**Records from a collection:**
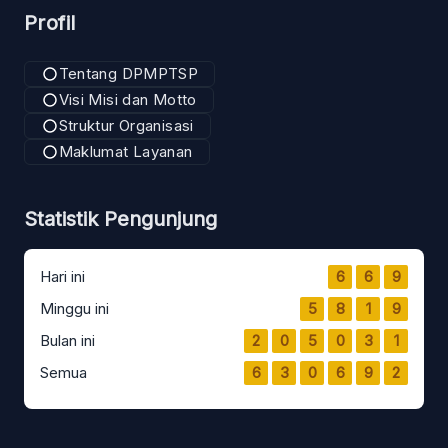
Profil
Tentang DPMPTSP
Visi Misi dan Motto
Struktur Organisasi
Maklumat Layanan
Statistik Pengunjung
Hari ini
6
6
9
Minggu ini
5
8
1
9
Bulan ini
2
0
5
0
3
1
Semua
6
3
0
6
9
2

**WORK ITEM:** Reproduce the data in full. Do not carry over any picture.

**REPLY TO THE TASK:**
Profil
Tentang DPMPTSP
Visi Misi dan Motto
Struktur Organisasi
Maklumat Layanan
Statistik Pengunjung
Hari ini
6
6
9
Minggu ini
5
8
1
9
Bulan ini
2
0
5
0
3
1
Semua
6
3
0
6
9
2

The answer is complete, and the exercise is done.